§ **ACTIVITY**
Each line from the one containing "Sejal Kumar" to the end of the entries below must be restated exactly, and no other line should appear.

DATASET CONTENT START

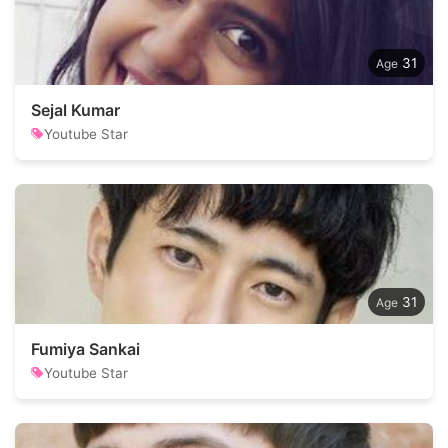
31
Sejal Kumar
Youtube Star
31
Fumiya Sankai
Youtube Star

DATASET CONTENT END

§ **WRITTEN ANSWER**
Sejal Kumar
Youtube Star
31
Fumiya Sankai
Youtube Star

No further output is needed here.